Sul piano etico, non si può ignorare il carnevale cui i nostri eletti (nostri, va ribadito: in democrazia ogni popolo ha i rappresentanti che si è scelto) hanno ridotto i luoghi simbolo della religione civile, quelle Camere di un Parlamento diventato a momenti un salotto, in altre occasioni una curva da stadio. La linguaccia prende il posto del linguaggio, l’indennità sostituisce la dignità.

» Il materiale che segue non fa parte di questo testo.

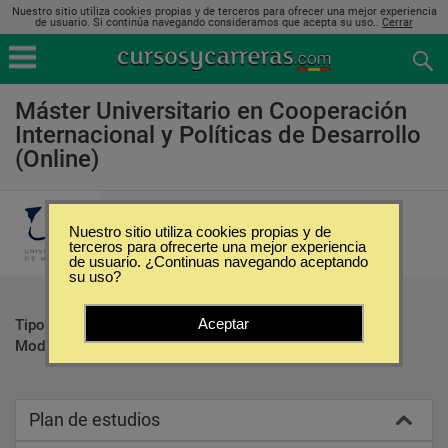
Nuestro sitio utiliza cookies propias y de terceros para ofrecer una mejor experiencia
de usuario. Si continúa navegando consideramos que acepta su uso..
Cerrar
Máster Universitario en Cooperación
Internacional y Políticas de Desarrollo
(Online)
Universidad de Málaga
Nuestro sitio utiliza cookies propias y de
terceros para ofrecerte una mejor experiencia
de usuario. ¿Continuas navegando aceptando
su uso?
Aceptar
Tipo:
Maestrías
Modalidad:
Online
Plan de estudios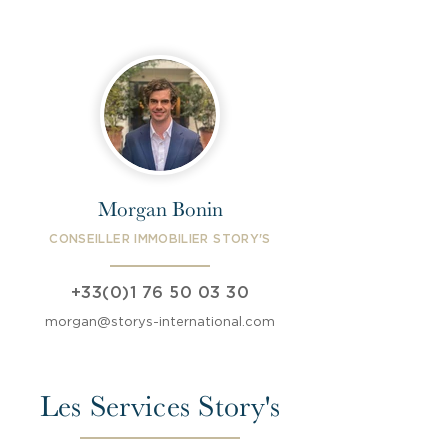
Morgan Bonin
CONSEILLER IMMOBILIER STORY'S
+33(0)1 76 50 03 30
morgan@storys-international.com
Les Services Story's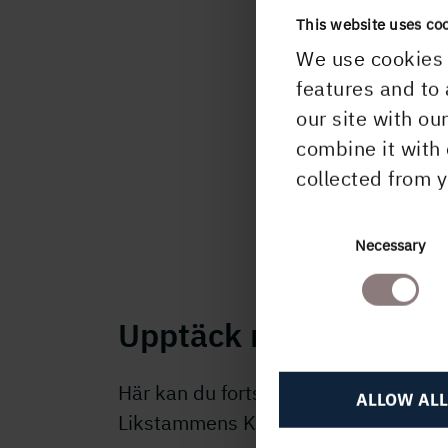
omfat
This website uses co
We use cookies 
I Axa
features and to 
trans
our site with ou
flott
combine it with 
collected from y
Consent
Necessary
Selection
Upptäck mer
Här kan du fortsätta läsa om
ALLOW ALL
Likstammens Kunskapsskog.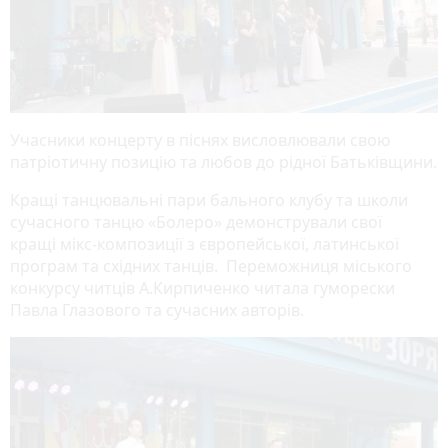
Учасники концерту в піснях висловлювали свою
патріотичну позицію та любов до рідної Батьківщини.
Кращі танцювальні пари бального клубу та школи
сучасного танцю «Болеро» демонстрували свої
кращі мікс-композиції з європейської, латинської
програм та східних танців. Переможниця міського
конкурсу читців А.Кирпиченко читала гуморески
Павла Глазового та сучасних авторів.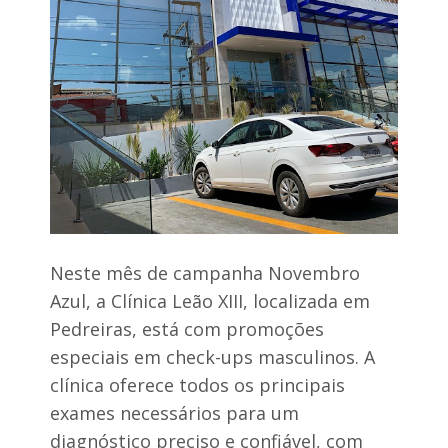
o
r
p
e
r
a
o
l
l
i
o
z
n
a
g
a
a
t
d
e
o
n
t
d
e
i
r
á
Neste mês de campanha Novembro
e
m
n
a
Azul, a Clínica Leão XIII, localizada em
t
i
o
Pedreiras, está com promoções
s
s
d
especiais em check-ups masculinos. A
d
e
e
clínica oferece todos os principais
3
s
0
exames necessários para um
a
0
ú
diagnóstico preciso e confiável, com
b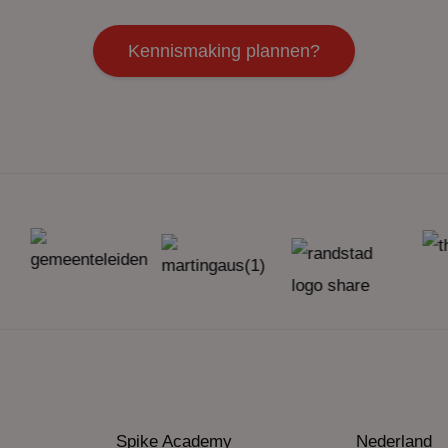
Kennismaking plannen?
Spike Academy
Nederland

Immagini che non avremmo voluto vedere, in entrambi i casi. Immagini che speriamo di non rivedere. E se è vero che di fronte a queste immagini il resto passa sullo sfondo, viene altresì da chiedersi quali immagini abbiano caratterizzato noi cristiani in questo ultimo anno. Noi cristiani occidentali, intendo: cristiani che non vengono perseguitati, che possono esprimere pubblicamente la propria fede (eppure non lo fanno spesso), che possono dare un contributo al miglioramento della comunità locale in cui vivono. Cristiani che, con le loro azioni quotidiane e le loro reazioni, il loro linguaggio e le loro scelte, offrono a chi li guarda un’immagine di Cristo.

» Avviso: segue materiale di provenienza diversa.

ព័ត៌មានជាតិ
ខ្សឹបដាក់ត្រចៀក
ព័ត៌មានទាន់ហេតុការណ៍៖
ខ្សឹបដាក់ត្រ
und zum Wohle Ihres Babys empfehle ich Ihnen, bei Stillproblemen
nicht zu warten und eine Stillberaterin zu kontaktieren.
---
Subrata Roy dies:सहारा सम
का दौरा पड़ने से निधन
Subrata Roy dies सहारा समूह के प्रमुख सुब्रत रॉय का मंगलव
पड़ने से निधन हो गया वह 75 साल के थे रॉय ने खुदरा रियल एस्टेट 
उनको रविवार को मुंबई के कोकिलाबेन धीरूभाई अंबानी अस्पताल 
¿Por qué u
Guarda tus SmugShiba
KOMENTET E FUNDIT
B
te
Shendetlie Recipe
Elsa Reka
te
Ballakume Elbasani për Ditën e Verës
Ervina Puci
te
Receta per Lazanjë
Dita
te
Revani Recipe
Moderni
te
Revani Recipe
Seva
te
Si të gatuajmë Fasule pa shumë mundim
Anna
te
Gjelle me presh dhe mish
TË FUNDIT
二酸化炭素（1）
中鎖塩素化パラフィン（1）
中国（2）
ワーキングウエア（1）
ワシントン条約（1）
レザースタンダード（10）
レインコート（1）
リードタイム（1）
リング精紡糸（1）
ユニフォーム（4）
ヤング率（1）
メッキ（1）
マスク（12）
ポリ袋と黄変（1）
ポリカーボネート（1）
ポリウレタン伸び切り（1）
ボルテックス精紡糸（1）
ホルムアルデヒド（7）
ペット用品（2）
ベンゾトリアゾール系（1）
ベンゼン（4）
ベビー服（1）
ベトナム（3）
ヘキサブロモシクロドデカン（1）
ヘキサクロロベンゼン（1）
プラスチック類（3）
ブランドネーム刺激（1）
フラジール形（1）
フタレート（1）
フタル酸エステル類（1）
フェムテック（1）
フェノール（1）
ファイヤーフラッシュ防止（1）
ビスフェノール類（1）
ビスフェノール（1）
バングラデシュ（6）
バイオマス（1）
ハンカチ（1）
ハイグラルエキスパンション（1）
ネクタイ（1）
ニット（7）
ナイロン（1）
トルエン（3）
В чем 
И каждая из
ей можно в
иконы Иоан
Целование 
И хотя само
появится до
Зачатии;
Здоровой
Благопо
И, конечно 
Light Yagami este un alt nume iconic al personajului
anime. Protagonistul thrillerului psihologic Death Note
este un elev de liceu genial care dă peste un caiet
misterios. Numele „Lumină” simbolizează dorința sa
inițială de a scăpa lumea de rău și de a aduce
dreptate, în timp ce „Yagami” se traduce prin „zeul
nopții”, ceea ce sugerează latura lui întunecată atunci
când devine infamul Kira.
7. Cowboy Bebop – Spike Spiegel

Chissà se tanti profili cristiani su Facebook sono davvero il modo in cui Cristo vorrebbe venire rappresentato attraverso di noi. Chissà se tante relazioni umane o professionali cristiane si svolgono nell’ambito della correttezza e dell’integrità che Cristo vorrebbe. Chissà se ciò che diciamo, facciamo, o anche solo i modi in cui ci lasciamo rappresentare visivamente (aspetto non secondario, nell’era dell’immagine) sono adeguati al ruolo di discepoli che hanno scelto di seguire Cristo in ogni gesto e in ogni parola.

Forse, a ben guardare, l’immagine di un Paese non è così lontana da quella dei cristiani che vi abitano. E allora, forse, tra i propositi per il nuovo anno potremmo pensare di dare più spazio e concretezza nella nostra vita alla coerenza, all’onestà, alla sobrietà, all’integrità, alla solidarietà: in una parola, al senso di responsabilità che dovrebbe caratterizzarci.

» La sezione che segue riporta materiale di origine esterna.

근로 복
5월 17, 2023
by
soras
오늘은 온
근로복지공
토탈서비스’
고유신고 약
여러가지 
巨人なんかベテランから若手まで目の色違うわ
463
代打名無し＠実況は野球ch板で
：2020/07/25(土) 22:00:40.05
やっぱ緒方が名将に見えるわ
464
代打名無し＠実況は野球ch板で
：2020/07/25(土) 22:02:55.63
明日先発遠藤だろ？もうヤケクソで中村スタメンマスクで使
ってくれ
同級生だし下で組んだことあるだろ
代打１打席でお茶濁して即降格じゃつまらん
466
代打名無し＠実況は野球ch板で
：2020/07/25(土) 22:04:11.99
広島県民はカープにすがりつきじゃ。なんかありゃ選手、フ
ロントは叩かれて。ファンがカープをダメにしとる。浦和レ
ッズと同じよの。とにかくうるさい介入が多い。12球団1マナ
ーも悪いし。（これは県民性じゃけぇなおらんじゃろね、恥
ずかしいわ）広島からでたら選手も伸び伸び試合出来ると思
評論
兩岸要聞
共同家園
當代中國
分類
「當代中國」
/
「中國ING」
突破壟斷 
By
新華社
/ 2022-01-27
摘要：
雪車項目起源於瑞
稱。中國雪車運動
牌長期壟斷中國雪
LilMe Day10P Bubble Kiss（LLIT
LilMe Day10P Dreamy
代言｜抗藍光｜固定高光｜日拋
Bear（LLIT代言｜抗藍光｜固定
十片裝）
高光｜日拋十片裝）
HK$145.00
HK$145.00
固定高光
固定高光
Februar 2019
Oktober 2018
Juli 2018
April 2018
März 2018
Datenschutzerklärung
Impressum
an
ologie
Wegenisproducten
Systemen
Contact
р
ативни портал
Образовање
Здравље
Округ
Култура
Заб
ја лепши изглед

«Cosa farebbe Gesù?», andava di moda chiedersi qualche anno fa. Forse è il caso di riscoprire questa vocazione a un comportamento demodé perfino nei termini (chi parla più di integrità morale, ormai?), ma essenziale per noi e – non meno importante – per la società in cui viviamo.

La nostra immagine parla di noi e, spesso, per noi. Facciamo in modo che possa dire di noi cose giuste, buone, opportune.